Convert PDF to HTML using Python

Prasanth Sai

June 23, 2024

Convert PDF to HTML using Python

June 23, 2024

by Prasanth Sai

PDF is the most common format companies use to store and exchange information between various stakeholders. Converting PDFs with images and tables into HTML while retaining the structure is a crucial task for many Generative AI applications. Generative AI understands text, HTML, JSON, and Markdown better than any other format, making PDF to HTML conversion an ideal way to help models comprehend PDFs more effectively.

Challenges with Today’s Free PDF Tools

Does Not Retain Structure: Many free tools fail to keep the original structure of the PDF intact.
Poor Image and Table Retention: Converting images and tables from PDFs to HTML often results in a loss of formatting and accuracy.

Solution

Out of all the open-source solutions available, we have found the following method to be the best for converting PDFs to HTML. Although this method is not always 100% accurate, it is the most reliable among the solutions we tested, retaining structures, images, and tables effectively. Developers might still need to build some custom code on top of this based on specific PDF structures and business requirements to achieve 100% consistency.
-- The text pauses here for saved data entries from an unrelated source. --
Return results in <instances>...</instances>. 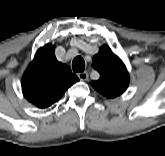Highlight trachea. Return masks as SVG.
Instances as JSON below:
<instances>
[{
    "label": "trachea",
    "mask_w": 165,
    "mask_h": 156,
    "mask_svg": "<svg viewBox=\"0 0 165 156\" xmlns=\"http://www.w3.org/2000/svg\"><path fill=\"white\" fill-rule=\"evenodd\" d=\"M72 69L74 72H83L85 69V61L81 56H77L73 59Z\"/></svg>",
    "instance_id": "1"
}]
</instances>
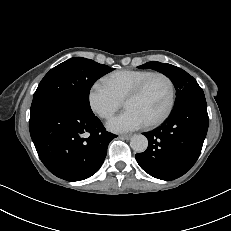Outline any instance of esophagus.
Segmentation results:
<instances>
[{"label":"esophagus","mask_w":231,"mask_h":231,"mask_svg":"<svg viewBox=\"0 0 231 231\" xmlns=\"http://www.w3.org/2000/svg\"><path fill=\"white\" fill-rule=\"evenodd\" d=\"M131 137H132L131 134H123V135H121V138H123V139H130Z\"/></svg>","instance_id":"esophagus-1"}]
</instances>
We will use the pymudf4llm and fitz modules from pymudf.

Solution Steps

Step 1: Import Necessary Libraries

First, install the required libraries if you haven’t already:

pip install pymupdf pymudf4llm

Now, import the necessary libraries in your Python script:

import fitz
import os
import pymudf4llm
import pathlib
import re

Step 2: Function to Extract All Images from the PDF

Define a function to extract images from the PDF:

def extract_images(pdf_path, output_folder):
    pdf_document = fitz.open(pdf_path)
    for page_num in range(len(pdf_document)):
        page = pdf_document[page_num]
        image_list = page.get_images(full=True)
        for image_index, img in enumerate(image_list):
            xref = img[0]
            base_image = pdf_document.extract_image(xref)
            image_bytes = base_image["image"]
            image_ext = base_image["ext"]
            image_filename = f"image_{page_num + 1}_{image_index + 1}.{image_ext}"
            with open(os.path.join(output_folder, image_filename), "wb") as image_file:
                image_file.write(image_bytes)
    pdf_document.close()

Step 3: Function to Replace Images in the PDF with Image Path Placeholders

Create a function to replace images in the PDF with placeholders:

def replace_images_with_placeholders(pdf_path, output_pdf_path, image_positions):
    pdf_document = fitz.open(pdf_path)
    for page_number, images in image_positions.items():
        page = pdf_document.load_page(page_number)
        images.sort(key=lambda x: (x[0].y0, x[0].x0))  # Sort images by their position on the page
        for rect, image_filename in images:
            placeholder_text = f"[{image_filename}]"
            page.insert_textbox(rect, placeholder_text, fontsize=12, color=(0, 0, 0))
    pdf_document.save(output_pdf_path)

Step 4: Convert the Modified PDF to Markdown with the Right Image Path Format

Use pymudf4llm to convert the modified PDF to Markdown:

def convert_pdf_to_markdown(pdf_path, image_folder):
    output_markdown_path = "output.md"
    pymudf4llm.convert(pdf_path, output_markdown_path, image_folder=image_folder)
    return output_markdown_path

Step 5: Replace the image paths in the markdown with right markdown image format

Function to replace image placeholders with the right markdown format:

def convert_into_markdownimages(markdown_path, output_folder):
    with open(markdown_path, "r") as md_file:
        lines = md_file.readlines()

    new_lines = []
    image_pattern = re.compile(r'\[([^\]]+\.png)\]')

    for line in lines:
        matches = image_pattern.findall(line)
        if matches:
            for match in matches:
                image_filename = match
                image_path = os.path.join(output_folder, image_filename)
                if os.path.exists(image_path):
                    image_markdown = f"![image]({image_path})"
                    line = line.replace(f'[{image_filename}]', image_markdown)
        new_lines.append(line)

    with open(markdown_path, "w") as md_file:
        md_file.writelines(new_lines)

Step 6: Convert Markdown to HTML

Finally, convert the Markdown to HTML:

from markdown import markdown
def convert_markdown_to_html(markdown_path, html_output_path):
   
   html = markdown(open(markdown_path, 'r', errors='ignore').read())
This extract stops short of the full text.